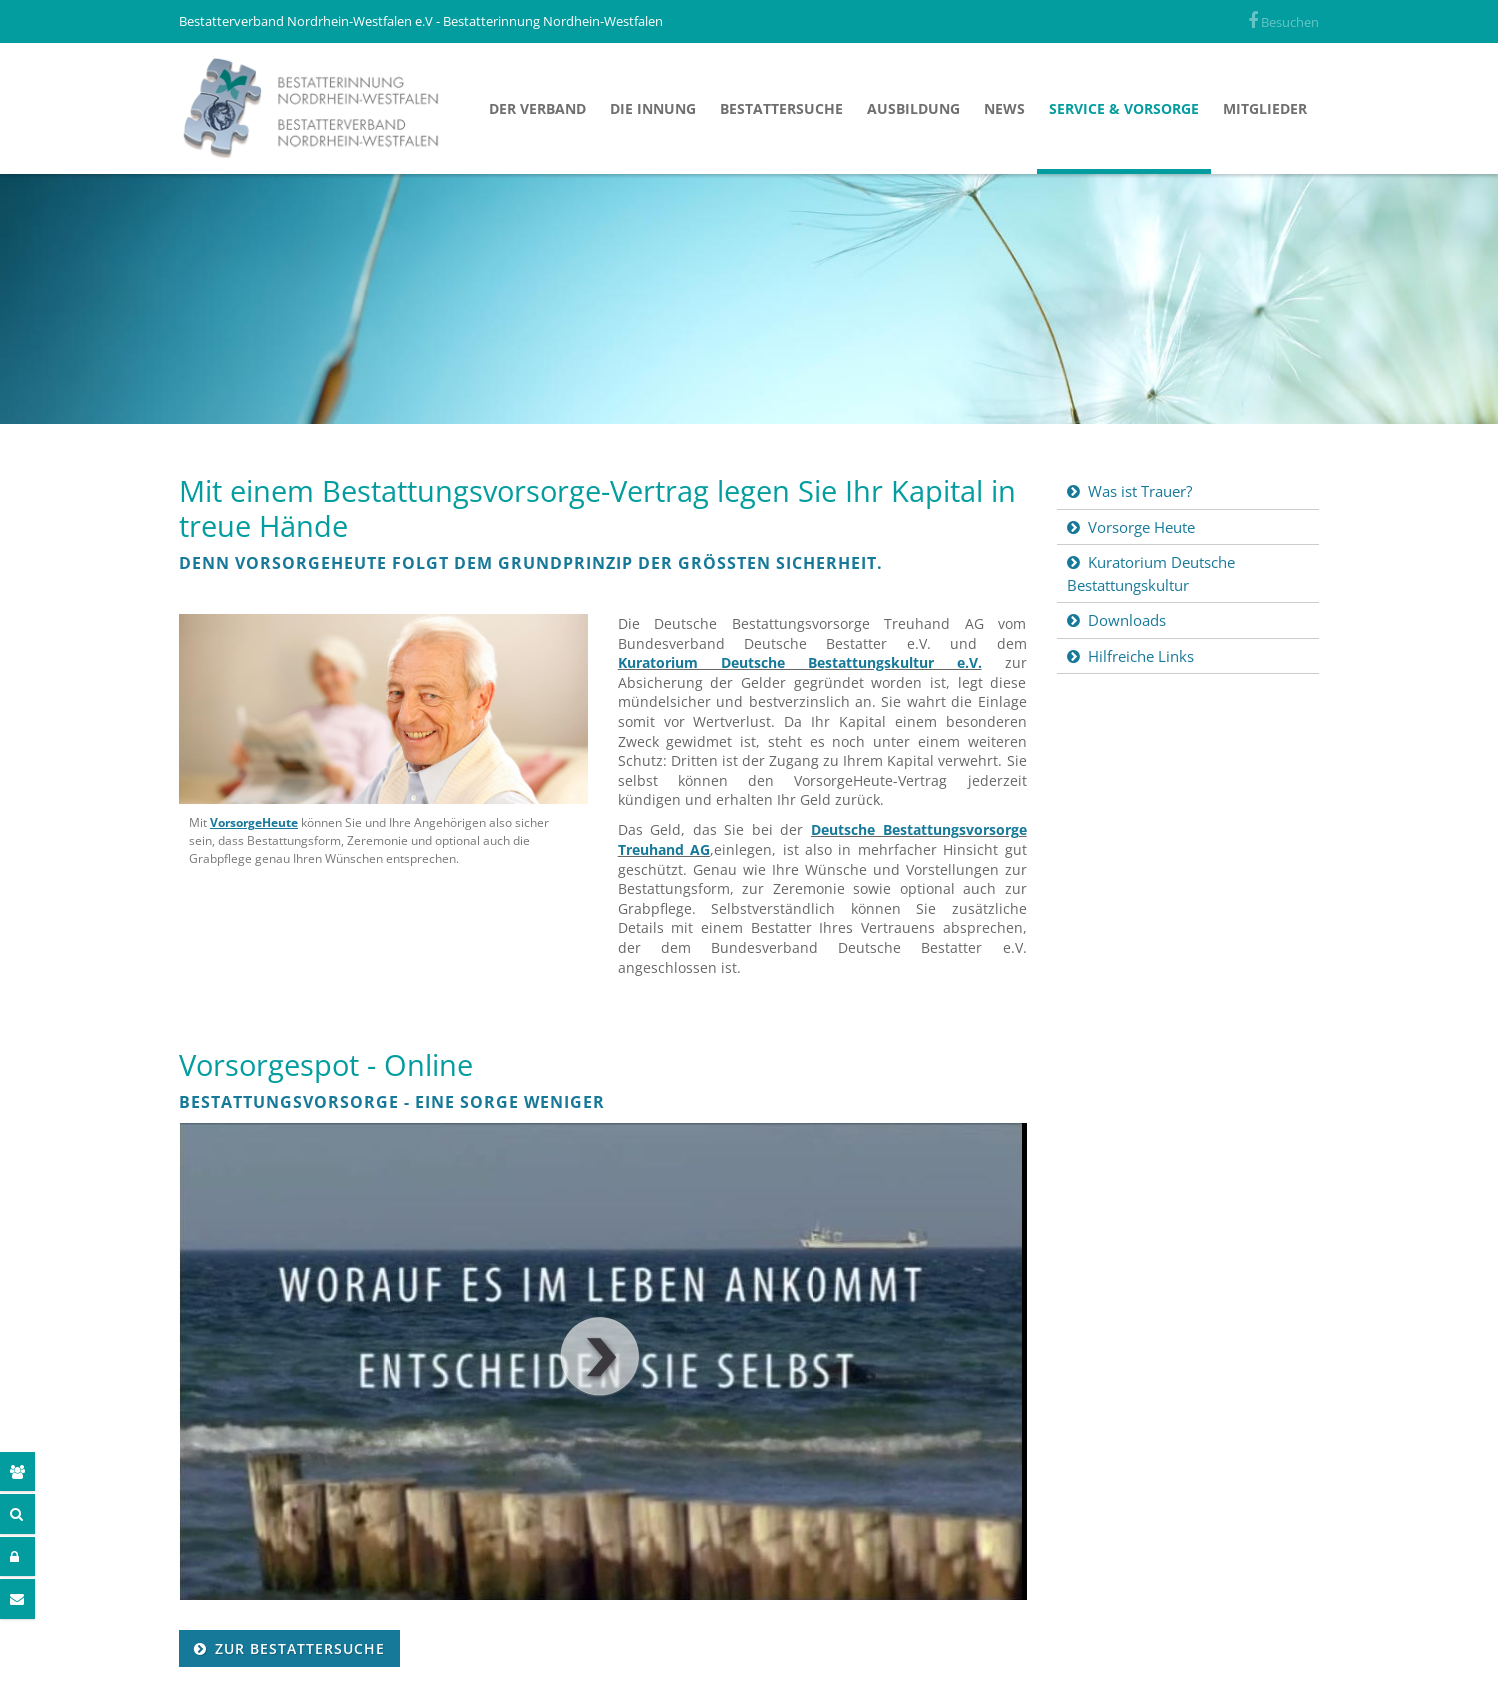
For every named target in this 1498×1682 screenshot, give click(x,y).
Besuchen (1283, 22)
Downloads (1127, 620)
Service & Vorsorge (1124, 108)
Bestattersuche (781, 108)
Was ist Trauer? (1140, 491)
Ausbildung (913, 108)
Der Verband (537, 108)
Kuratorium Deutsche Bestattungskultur (1151, 573)
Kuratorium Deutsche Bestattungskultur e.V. (800, 662)
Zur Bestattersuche (300, 1648)
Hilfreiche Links (1141, 656)
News (1004, 108)
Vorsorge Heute (1141, 527)
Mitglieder (1265, 108)
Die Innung (653, 108)
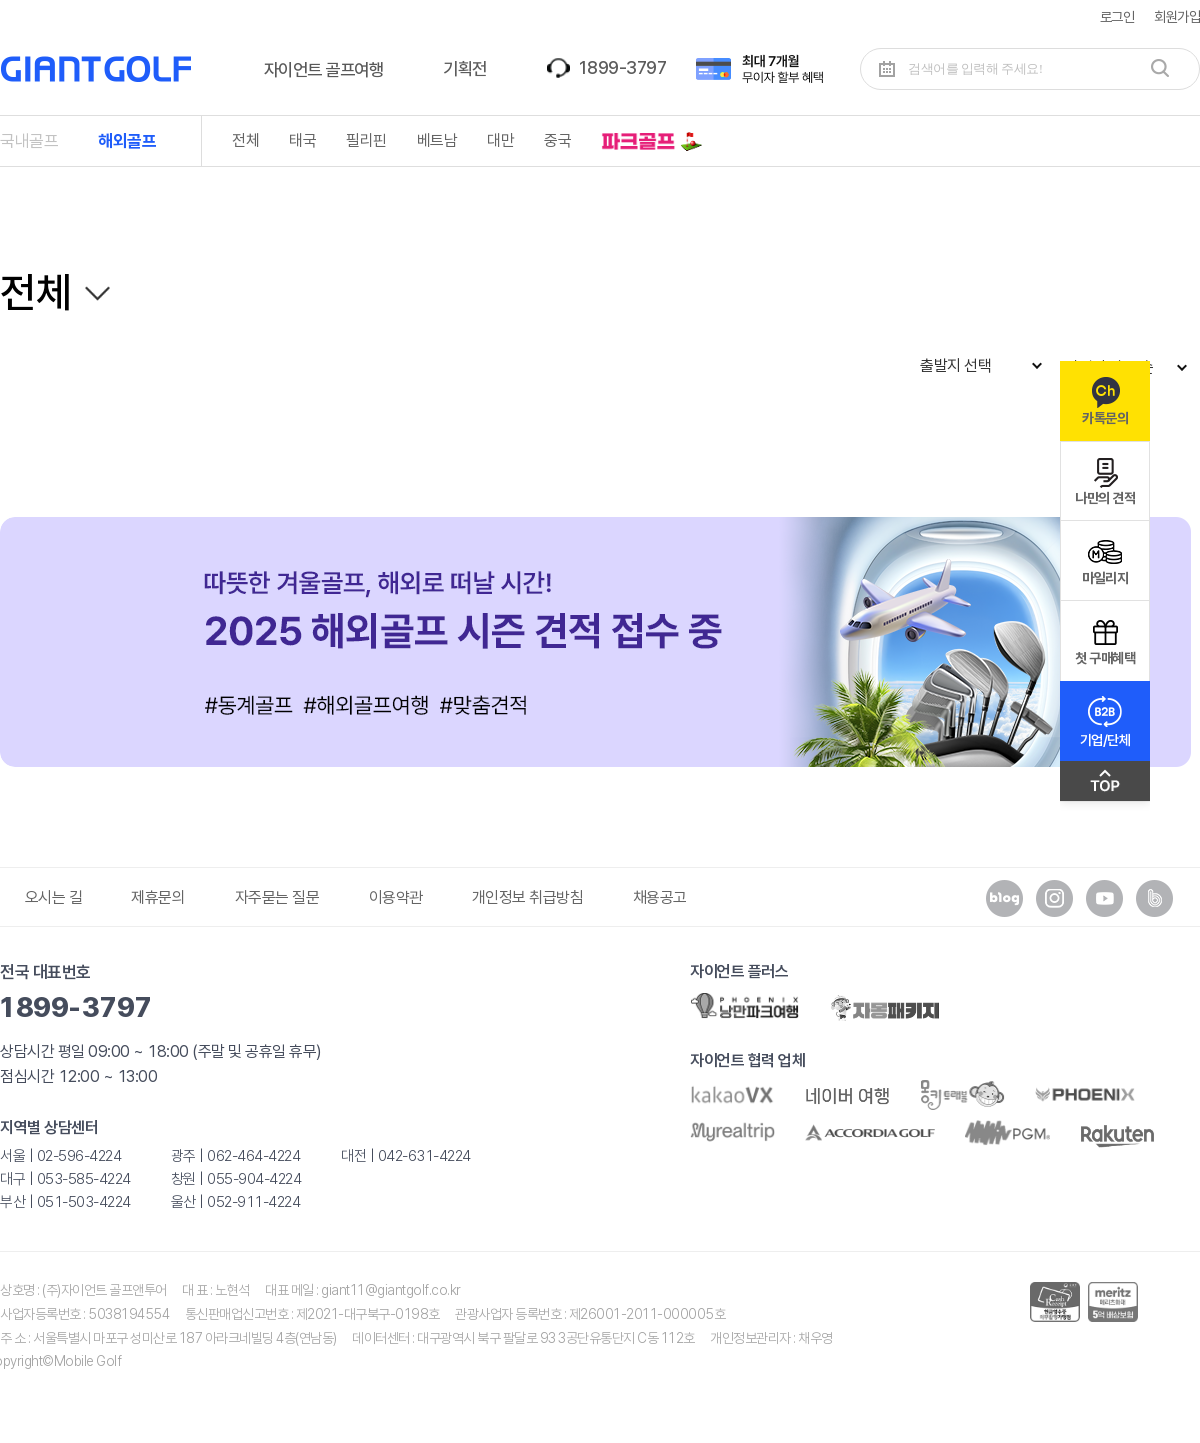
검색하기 (1160, 68)
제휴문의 (158, 897)
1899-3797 (622, 67)
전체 (245, 140)
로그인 (1117, 16)
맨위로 (1105, 786)
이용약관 (396, 897)
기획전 (465, 68)
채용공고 (660, 897)
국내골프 (29, 141)
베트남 (437, 140)
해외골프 (127, 141)
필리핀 (366, 140)
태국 (302, 140)
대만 (500, 140)
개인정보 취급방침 (528, 897)
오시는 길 (54, 897)
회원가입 (1177, 16)
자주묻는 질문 (277, 897)
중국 (557, 140)
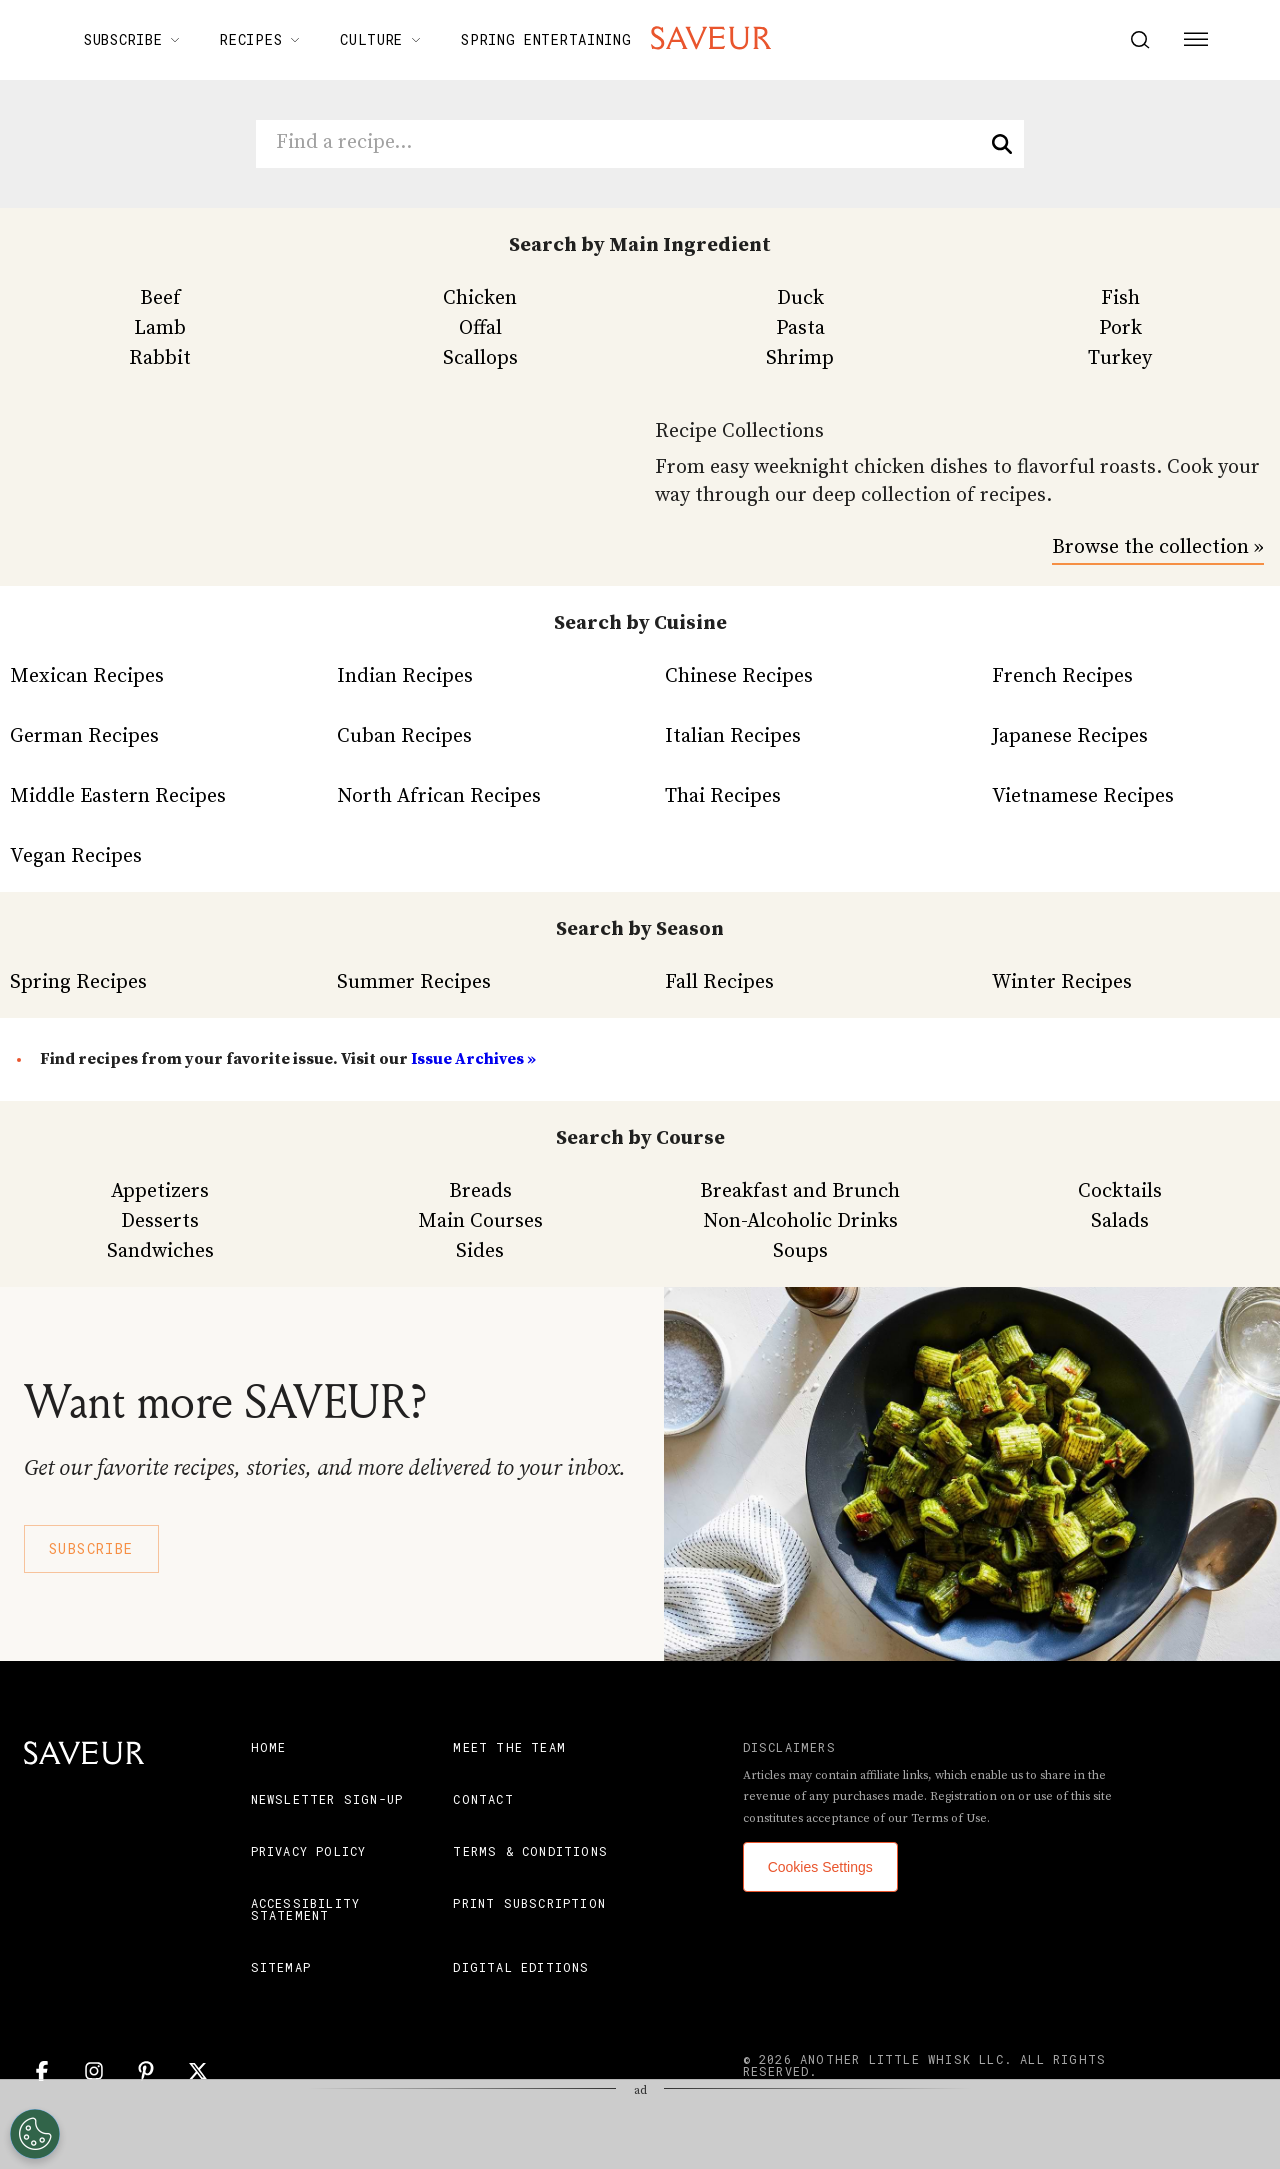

PROBLEM REQUIREMENTS: Take each line above that contains "Bestattersuche" and copy it out.

RESULT FOR THIS TASK:
Bestattersuche (781, 108)
Zur Bestattersuche (300, 1648)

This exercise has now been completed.